Vision eines freiwilligen Zivildienstes

Am 29. April veranstaltete die GSoA im Rahmen des 1.Mai-Festes in Zürich eine Podiumsdiskussion unter dem Titel «Allgemeine Dienstpflicht vs. freiwilliger Zivildienst». Auf dem Podium diskutierten Alec von Graffenried, Katharina Prelicz-Huber, Miguel Garcia und Nikolai Prawdzic.

Bei der Unterschriftensammlung für die Initiative «Ja zur Aufhebung der Wehrpflicht» war eines der wiederkehrenden Gegenargumente, dass die Schweiz eine allgemeine Dienstpflicht benötige, die alle BürgerInnen in die Pflicht nimmt. Selbst bei MilitärpflichtgegnerInnen war dieses Argument teilweise zu vernehmen, weshalb wir uns dazu entschlossen haben, das Thema in Form eines Podiums zu diskutieren.

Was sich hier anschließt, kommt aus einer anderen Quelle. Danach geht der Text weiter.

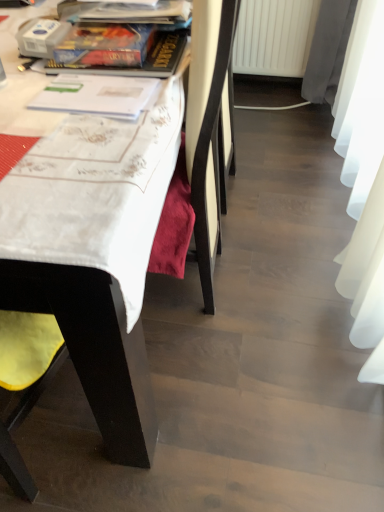 Question: Is white plastic radiator at lower center inside or outside of matte plastic book at upper center, arranged as the 2th book when ordered from the bottom?

Choices:
 (A) outside
 (B) inside

Answer: (A)

Question: Is white plastic radiator at lower center wider or thinner than matte plastic book at upper center, arranged as the 2th book when ordered from the bottom?

Choices:
 (A) wide
 (B) thin

Answer: (A)

Question: Which of these objects is positioned farthest from the white plastic radiator at lower center?

Choices:
 (A) hardcover book at upper left, which ranks as the 1th book in front-to-back order
 (B) matte plastic book at upper center, positioned as the 2th book in front-to-back order
 (C) yellow fabric chair at left

Answer: (C)

Question: Estimate the real-world distances between objects in this image. Which object is closer to the white plastic radiator at lower center?

Choices:
 (A) hardcover book at upper left, which is the 2th book in back-to-front order
 (B) yellow fabric chair at left
 (C) matte plastic book at upper center, placed as the first book when sorted from top to bottom

Answer: (C) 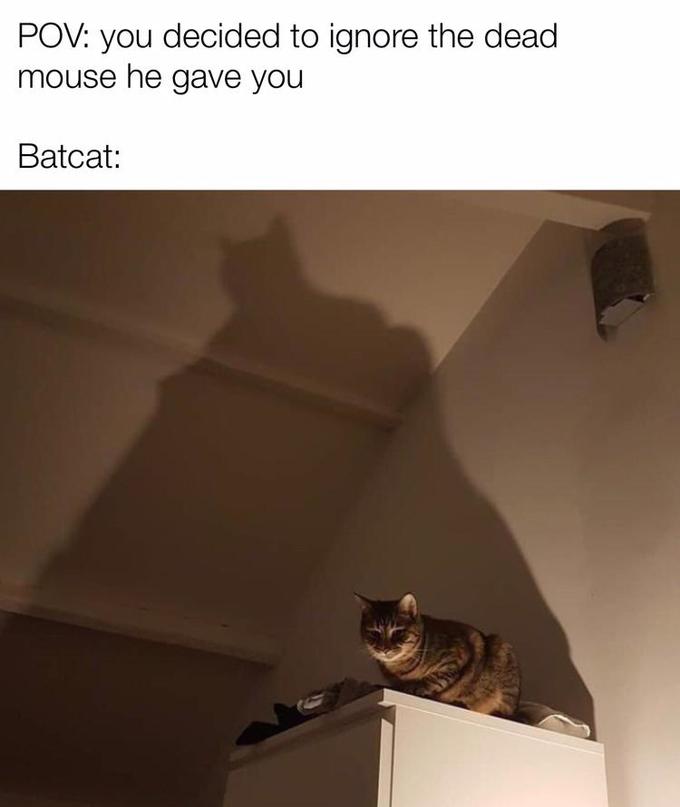 At what (x,y) coordinates should I click in order to perform the action: click on dresser. Please return your answer as a coordinate pair (x, y). The image size is (680, 807). Looking at the image, I should click on (479, 771). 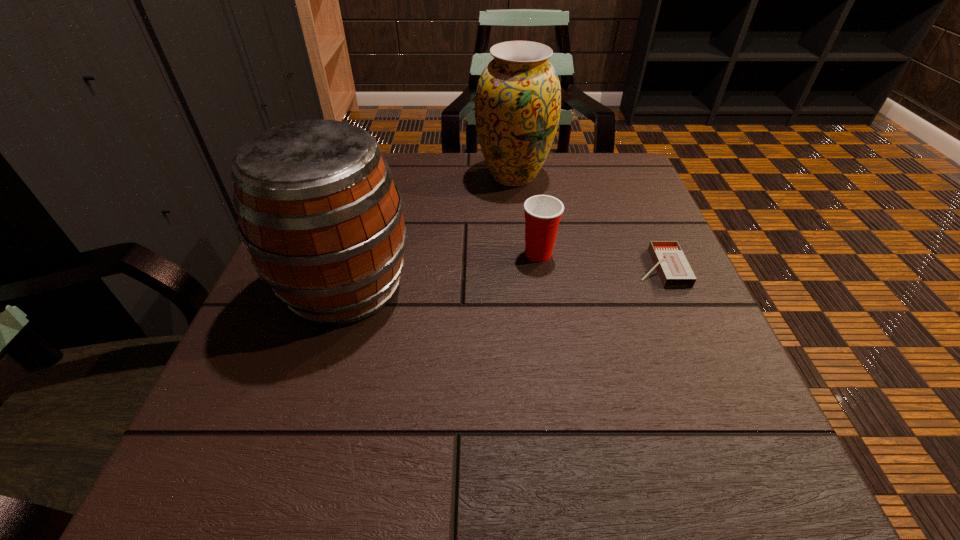 Locate an element on the screen. The width and height of the screenshot is (960, 540). the farthest object is located at coordinates (x=518, y=99).

Where is `the leftmost object`? This screenshot has width=960, height=540. the leftmost object is located at coordinates (318, 211).

At what (x,y) coordinates should I click in order to perform the action: click on the second shortest object. Please return your answer as a coordinate pair (x, y). The width and height of the screenshot is (960, 540). Looking at the image, I should click on (543, 213).

Find the location of a particular element. Image resolution: width=960 pixels, height=540 pixels. the shortest object is located at coordinates (668, 258).

Where is `the rightmost object`? This screenshot has height=540, width=960. the rightmost object is located at coordinates (668, 258).

At what (x,y) coordinates should I click in order to perform the action: click on free space located 0.090m on the front of the farthest object. Please return your answer as a coordinate pair (x, y). The image size is (960, 540). Looking at the image, I should click on (518, 220).

Identify the location of vacant area situated 0.050m on the right of the leftmost object. Image resolution: width=960 pixels, height=540 pixels. (439, 286).

Where is `free location located 0.300m on the left of the third tallest object`? The image size is (960, 540). free location located 0.300m on the left of the third tallest object is located at coordinates (372, 254).

This screenshot has width=960, height=540. Identify the location of vacant space located on the striking surface of the rightmost object. (514, 268).

Identify the location of blank space located on the striking surface of the rightmost object. (524, 268). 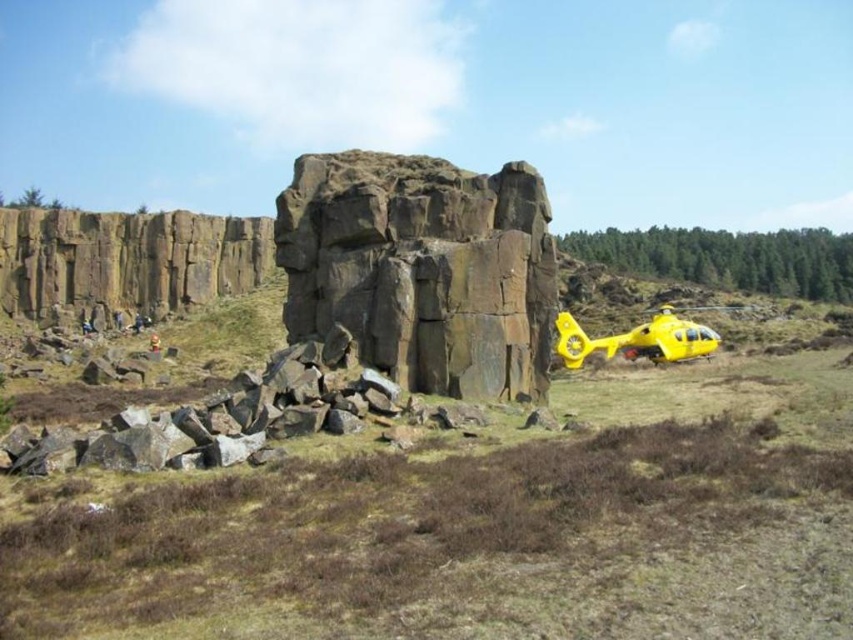 Question: Which object is farther from the camera taking this photo?

Choices:
 (A) dark gray stone rock at center
 (B) yellow matte helicopter at right
 (C) yellow plastic helicopter at right

Answer: (B)

Question: Which object is positioned farthest from the yellow matte helicopter at right?

Choices:
 (A) yellow plastic helicopter at right
 (B) dark gray stone rock at center

Answer: (B)

Question: Is dark gray stone rock at center above yellow matte helicopter at right?

Choices:
 (A) no
 (B) yes

Answer: (B)

Question: Among these points, which one is farthest from the camera?

Choices:
 (A) click(576, 332)
 (B) click(657, 397)

Answer: (A)

Question: In this image, where is yellow plastic helicopter at right located relative to dark gray stone rock at center?

Choices:
 (A) below
 (B) above

Answer: (A)

Question: Is yellow plastic helicopter at right bigger than yellow matte helicopter at right?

Alec von Graffenried, Nationalrat der Grünen Bern, befürwortet eine allgemeine Dienstpflicht, weil er befürchtet, dass nach einer Aufhebung der Wehrpflicht nur noch wenige einen Dienst leisten würden. Miguel Garcia von Civiva, dem Verband für Zivildienstleistende, teilte diese Befürchtung nicht. Er konstatierte, dass die Zivildienstleistenden über eine hohe Eigenmotivation verfügen. GSoA-Sekretär Nikolai Prawdzic ergänzt, dass in der Schweiz sehr viele Menschen freiwillig unbezahlte Arbeit leisten, was darauf schliessen lasse, dass es auch in Zukunft genügend Leute geben wird, die sich engagieren wollen. Natürlich unter der Voraussetzung, dass sie einen Sinn in der Arbeit sehen, der vor allem beim Militärdienst vermisst wird. Dazu kommt, dass ein freiwilliger Zivildienst durch den Erwerbsersatz entlöhnt wird, der zumindest die Lebenskosten deckt.

Alec von Graffenried gab daraufhin zu bedenken, dass die Anzahl Freiwilliger in den letzten Jahren stetig gesunken ist. VPOD-Präsidentin Katharina Prelicz-Huber konterte, dass dieser Rücklauf weniger auf die fehlende Motivation zurückzuführen sei als auf die Situation auf dem Arbeitsmarkt. Den Menschen fehle schlichtweg die Zeit und Energie, um neben der alltäglichen Erwerbsarbeit noch freiwillig engagiert zu sein. Die einen haben keine Arbeit, die anderen arbeiten bis zu Erschöpfung. Eine Dienstpflicht würde die letzteren nur noch mehr unter Druck setzen. Eine generelle Arbeitszeitreduktion würde dazu führen, dass es mehr Raum gäbe, um freiwillig tätig zu sein.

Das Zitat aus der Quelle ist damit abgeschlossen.